START ENTRIES SUPPLIED
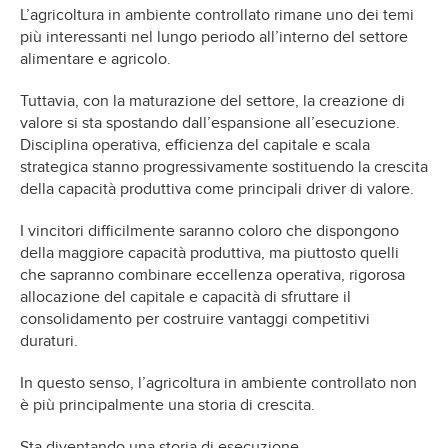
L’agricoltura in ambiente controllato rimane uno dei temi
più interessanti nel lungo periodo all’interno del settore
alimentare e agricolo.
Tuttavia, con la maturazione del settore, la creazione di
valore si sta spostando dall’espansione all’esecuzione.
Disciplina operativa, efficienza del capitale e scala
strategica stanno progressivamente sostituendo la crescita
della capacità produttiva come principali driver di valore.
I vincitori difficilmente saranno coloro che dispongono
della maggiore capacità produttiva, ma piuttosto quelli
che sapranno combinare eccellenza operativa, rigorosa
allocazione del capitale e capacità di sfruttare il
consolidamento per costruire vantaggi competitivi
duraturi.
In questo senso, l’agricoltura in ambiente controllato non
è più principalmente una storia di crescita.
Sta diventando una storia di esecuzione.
END ENTRIES SUPPLIED
START ENTRIES SUPPLIED
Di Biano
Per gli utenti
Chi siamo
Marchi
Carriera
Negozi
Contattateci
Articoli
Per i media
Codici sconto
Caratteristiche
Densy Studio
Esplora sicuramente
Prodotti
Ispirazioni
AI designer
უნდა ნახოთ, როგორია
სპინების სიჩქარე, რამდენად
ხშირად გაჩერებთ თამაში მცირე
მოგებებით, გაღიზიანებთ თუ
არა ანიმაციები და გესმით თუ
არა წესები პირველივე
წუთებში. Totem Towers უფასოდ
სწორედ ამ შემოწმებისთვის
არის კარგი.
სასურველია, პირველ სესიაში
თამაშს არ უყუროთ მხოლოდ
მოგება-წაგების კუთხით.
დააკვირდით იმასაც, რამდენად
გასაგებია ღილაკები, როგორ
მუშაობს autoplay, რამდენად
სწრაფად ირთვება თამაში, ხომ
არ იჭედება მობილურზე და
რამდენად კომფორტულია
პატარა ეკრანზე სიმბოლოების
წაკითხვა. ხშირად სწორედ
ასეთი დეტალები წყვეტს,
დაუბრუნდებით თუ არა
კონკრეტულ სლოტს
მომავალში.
END ENTRIES SUPPLIED
**EXERCISE AIM:**
Starting at the line with "L’agricoltura in ambiente controllato rimane" and ending at the line with "In questo senso, l’agricoltura", print each line of the listing above exactly, with no other lines.

**WRITTEN REPLY:**
L’agricoltura in ambiente controllato rimane uno dei temi
più interessanti nel lungo periodo all’interno del settore
alimentare e agricolo.
Tuttavia, con la maturazione del settore, la creazione di
valore si sta spostando dall’espansione all’esecuzione.
Disciplina operativa, efficienza del capitale e scala
strategica stanno progressivamente sostituendo la crescita
della capacità produttiva come principali driver di valore.
I vincitori difficilmente saranno coloro che dispongono
della maggiore capacità produttiva, ma piuttosto quelli
che sapranno combinare eccellenza operativa, rigorosa
allocazione del capitale e capacità di sfruttare il
consolidamento per costruire vantaggi competitivi
duraturi.
In questo senso, l’agricoltura in ambiente controllato non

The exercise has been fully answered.